(HUFFINGTON POST) A California chicken hatchery has been sued for alleged animal abuse after gruesome undercover video footage revealed hatchlings with ripped skin and exposed organs being thrown into bins, trapped under machinery and drowned.
Compassion Over Killing, a Washington, D.C.-based animal protection group, filed the complaint Wednesday asking Santa Cruz Superior Court to end the alleged abuse at Cal-Cruz Hatcheries Inc. in Santa Cruz.
The group turned over undercover video shot by its investigator, a factual statement and a legal memo to the Santa Cruz County Animal Services Authority and the local district attorney in February 2009, the lawsuit says.
The animal services authority confirmed the abuse and seized 88 hatchlings, Compassion Over Killing said in a statement. Farm Sanctuary, an animal protection organization, reported many of the birds were so sick they required euthanization. The rescue group took 38 survivors.
Cheryl Leahy, Compassion Over Killing's general counsel, said in an email that the DA's office "informed us that they would not be filing charges (for reasons that are still unclear to us)".
In a statement, Compassion Over Killing accused the hatchery of felony animal abuse. The prosecutor who supervised the investigation didn't immediately return a call.
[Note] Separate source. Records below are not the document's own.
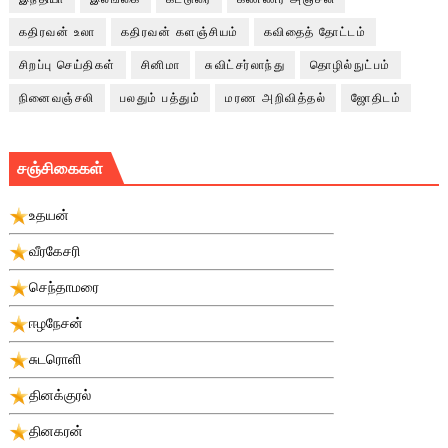
கதிரவன் உலா
கதிரவன் களஞ்சியம்
கவிதைத் தோட்டம்
சிறப்பு செய்திகள்
சினிமா
சுவிட்சர்லாந்து
தொழில்நுட்பம்
நினைவஞ்சலி
பலதும் பத்தும்
மரண அறிவித்தல்
ஜோதிடம்
சஞ்சிகைகள்
உதயன்
வீரகேசரி
செந்தாமரை
ஈழநேசன்
சுடரொளி
தினக்குரல்
தினகரன்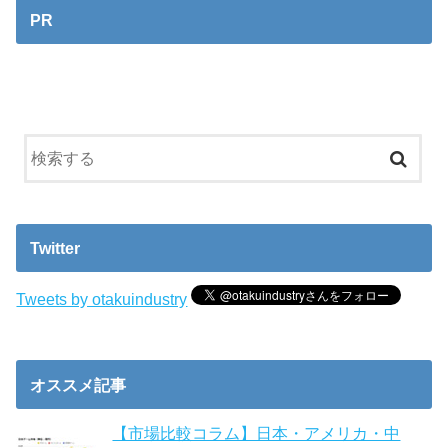
PR
Twitter
Tweets by otakuindustry
オススメ記事
【市場比較コラム】日本・アメリカ・中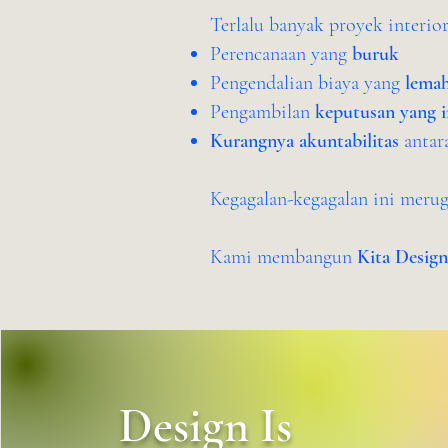
Terlalu banyak proyek interio
Perencanaan yang
buruk
Pengendalian biaya yang
lema
Pengambilan
keputusan yang
Kurangnya akuntabilitas
antar
Kegagalan-kegagalan ini meru
Kami membangun
Kita Design
Design Is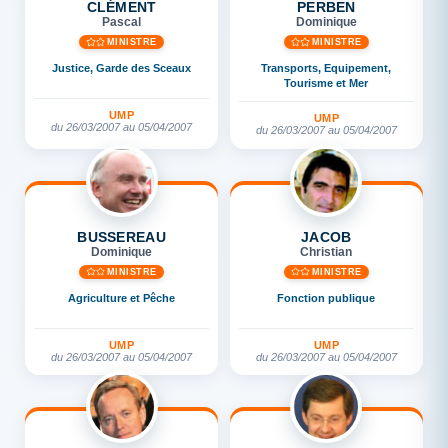
CLÉMENT
PERBEN
Pascal
Dominique
MINISTRE
MINISTRE
Justice, Garde des Sceaux
Transports, Equipement,
Tourisme et Mer
UMP
UMP
du 26/03/2007 au 05/04/2007
du 26/03/2007 au 05/04/2007
BUSSEREAU
JACOB
Dominique
Christian
MINISTRE
MINISTRE
Agriculture et Pêche
Fonction publique
UMP
UMP
du 26/03/2007 au 05/04/2007
du 26/03/2007 au 05/04/2007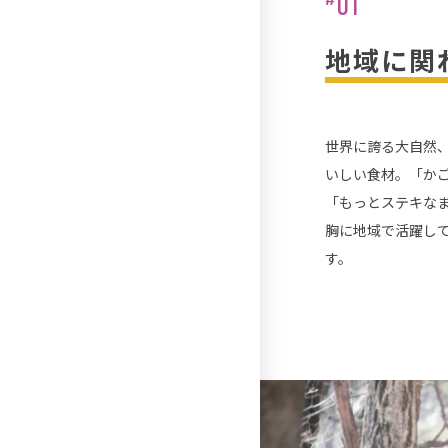
01
地域に関
世界に誇る大自然
いしい食材。「か
「もっとステキな
胸に地域で活躍し
す。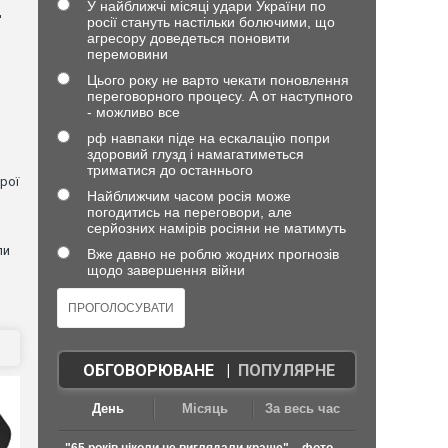
У найближчі місяці удари України по
д
росії стануть настільки болючими, що
агресору доведеться поновити
перемовини
Цього року не варто чекати поновлення
переговорного процесу. А от наступного
- можливо все
рф навпаки піде на ескалацію попри
здоровий глузд і намагатиметься
триматися до останнього
рої
Найближчим часом росія може
погодитись на переговори, але
серйозних намірів росіяни не матимуть
ли
Вже давно не роблю жодних прогнозів
щодо завершення війни
ОБГОВОРЮВАНЕ
|
ПОПУЛЯРНЕ
День
Місяць
За весь час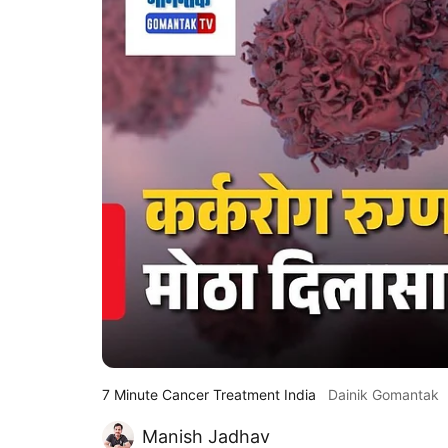
7 Minute Cancer Treatment India
Dainik Gomantak
Manish Jadhav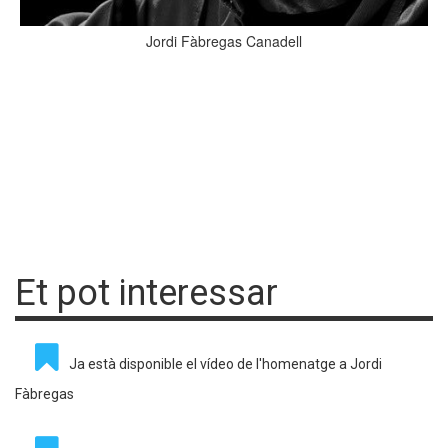
Jordi Fàbregas Canadell
Et pot interessar
Ja està disponible el vídeo de l'homenatge a Jordi
Fàbregas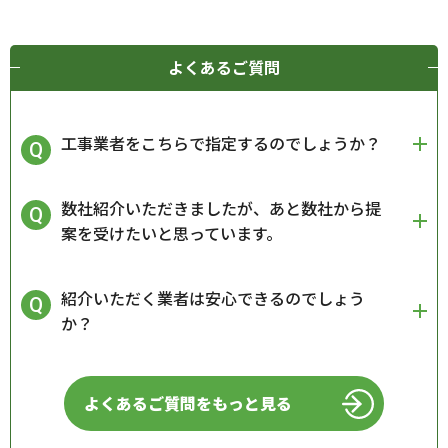
よくあるご質問
工事業者をこちらで指定するのでしょうか？
数社紹介いただきましたが、あと数社から提
案を受けたいと思っています。
紹介いただく業者は安心できるのでしょう
か？
よくあるご質問をもっと見る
The investigation revealed that Cal-Cruz, through its employees, operates heavy machinery in a manner that regularly mutilates hatchlings, neglects dying birds trapped in machinery or on the concrete floor, drowns baby birds in buckets of waste, throws hatchlings several feet into trash bins where they remain for several hours, abuses hatchlings with excessive force by washing them down a disposal chute with a high-powered hose, jams birds down the chute with a pole, and cruelly kills hatchlings in a crowded disposal chute in a manner that does not guarantee a humane death.
"The systematic torture and reckless neglect of baby birds at Cal-Cruz is not only shocking -- it is also illegal under the California Business and Professions Code," said Carter Dillard, litigation director for Animal Legal Defense Fund, which filed the lawsuit.
A local television station reported in 2010 that Cal-Cruz Hatchery president Brian Collins had viewed the video and confirmed it was taken in his facility. He told the TV station, "I think the employees get desensitized to the actual handling of the bird, and for them, it's a job." He said he may make one change: "Right now, the guideline is every 30 minutes you empty those boxes, I might make it 15 and be more diligent about it."
Cal-Cruz has 30 days to admit or deny the lawsuit's allegations.